On Being Just Plain American

It seems like most of my life, I’ve been asked what it’s like to be Arab or Palestinian or Lebanese or Muslim. I’ve even been asked questions about being Latino and Jewish,  based on my appearance I assume.   However, I can’t remember anyone ever asking me what it is like to be an American, although I’ve spent all my life being one.  I think there is an assumption that just by being born American I am privileged, privileged by the international power my country has.  While I’ve recognized the relative truth of that, I’m well aware that the US is not paradise on Earth for so many of its people.  Watch any Michael Moore documentary or just go hang out an urban hospital emergency room eavesdropping on conversations—what doesn’t kill you, will make you question the meaning of life and death.  And never mind that so much US Middle East policy pains me.

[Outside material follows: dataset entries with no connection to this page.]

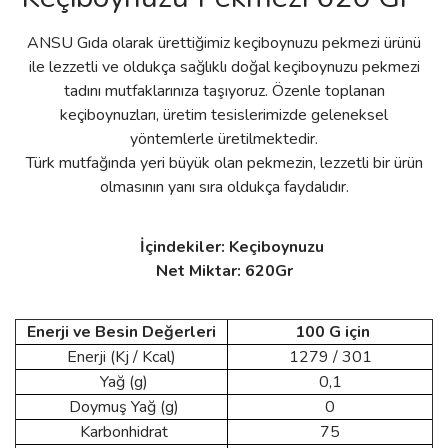
ANSU Gıda olarak ürettiğimiz keçiboynuzu pekmezi ürünü
ile lezzetli ve oldukça sağlıklı doğal keçiboynuzu pekmezi
tadını mutfaklarınıza taşıyoruz. Özenle toplanan
keçiboynuzları, üretim tesislerimizde geleneksel
yöntemlerle üretilmektedir.
Türk mutfağında yeri büyük olan pekmezin, lezzetli bir ürün
olmasının yanı sıra oldukça faydalıdır.
İçindekiler: Keçiboynuzu
Net Miktar: 620
Gr
Enerji ve Besin Değerleri
100 G için
Enerji (Kj / Kcal)
1279 / 301
Yağ (g)
0,1
Doymuş Yağ (g)
0
Karbonhidrat
75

But on a more personal level, “what’s it like to be an American” is not even a question I would ask myself about myself, although I would ask it of others:  I think I’ve always felt quasi American because of my childhood.  In the Midwest, where I spent my early years, I didn’t have a Little House on the Prairie homesteading heritage—and not just one but both my parents had accents, didn’t know a twice baked potato from a Tater Tot, weren’t rugged and outdoorsy like the Marlboro Man or Robert Redford and thought camping was something people had to do if they couldn’t afford roadside motels. That childhood reasoning as to why we were not ‘real’ Americans, no matter how much my parents would tell us differently, has somehow always stayed with me, compounded by grown up examples that involve words like terrorism, Muslims, 9/11.

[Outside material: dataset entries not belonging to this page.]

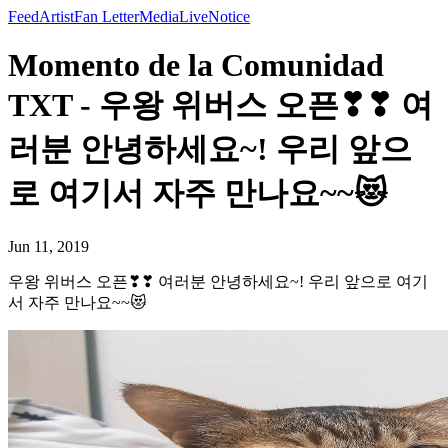
Feed
Artist
Fan Letter
Media
Live
Notice
Momento de la Comunidad
TXT - 우왕 위버스 오픈❣❣ 여
러분 안녕하세요~! 우리 앞으
로 여기서 자주 만나요~~😻
Jun 11, 2019
우왕 위버스 오픈❣❣ 여러분 안녕하세요~! 우리 앞으로 여기
서 자주 만나요~~😻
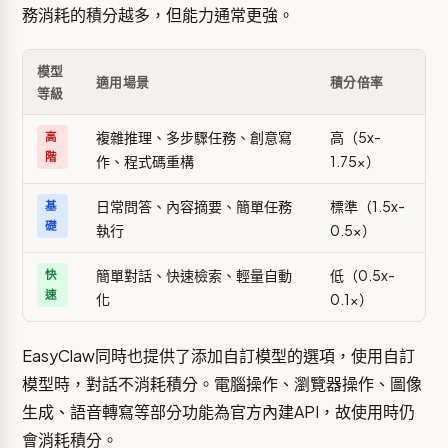
務消耗的積分越多，但能力通常更強。
模型
適用場景
積分倍率
等級
複雜推理、多步驟任務、創意寫
高（5x-
高
階
作、程式碼重構
1.75x）
日常問答、內容摘要、簡單任務
標準（1.5x-
基
礎
執行
0.5x）
簡單對話、快速檢索、輕量自動
低（0.5x-
快
速
化
0.1x）
EasyClaw同時也提供了添加自訂模型的選項，使用自訂
模型時，對話不消耗積分。電腦操作、瀏覽器操作、圖像
生成、語音轉寫等部分功能為官方內建API，故使用時仍
會消耗積分。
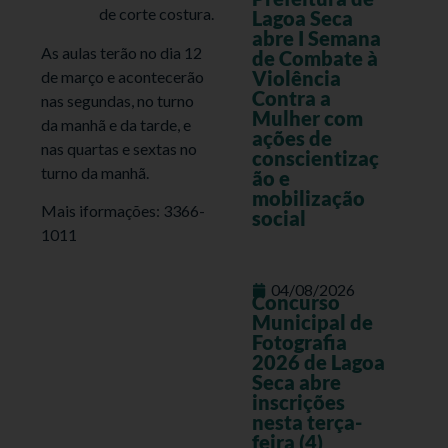
de corte costura.
Lagoa Seca
abre I Semana
As aulas terão no dia 12
de Combate à
Violência
de março e acontecerão
Contra a
nas segundas, no turno
Mulher com
da manhã e da tarde, e
ações de
nas quartas e sextas no
conscientizaç
turno da manhã.
ão e
mobilização
Mais iformações: 3366-
social
1011
04/08/2026
Concurso
Municipal de
Fotografia
2026 de Lagoa
Seca abre
inscrições
nesta terça-
feira (4)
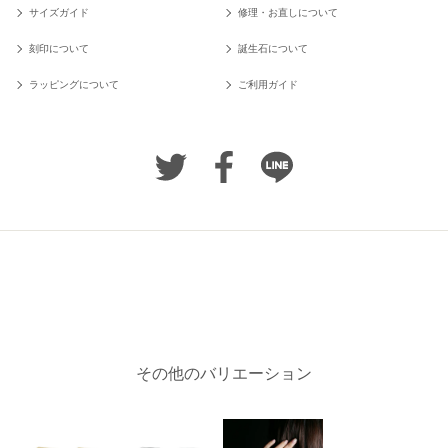
サイズガイド
修理・お直しについて
刻印について
誕生石について
ラッピングについて
ご利用ガイド
その他のバリエーション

However, this fall at the Frankfurt Central Library, when US Consulate Public Affairs Officer Jeanine Collins introduced me as an American author—just plain American, not a hyphenated American—for the first time I felt that I was indeed an American.  I was not just an American because a representative of the US government was introducing me (although that was the first time I’d ever been introduced by an American as an American), but because in that instant I realized that the US was the country that can claim and that I can claim, the country that has educated me, given me my voice to speak for all my other identities, let me question what it is to be American, and let me praise its ingenuity, innocence and hope and criticize its darker sides without punishment.  There in Frankfurt, I felt that I had come home, that I had been validated as a real American, not just by the US Consulate but finally by myself.

Here’s a clip of that talk:  www.youtube.com/watch?v=7o7s6QssY10

2 thoughts on “On Being Just Plain American

  1. My children are British…but have never lived there and we had a lively debate about what nationality they feel akin to. Living in the UAE, they could never adopt the nationality of the country they feel most at home in. Your post was interesting as a backdrop to this and because of the many assumptions we make about parentage, culture and upbringing.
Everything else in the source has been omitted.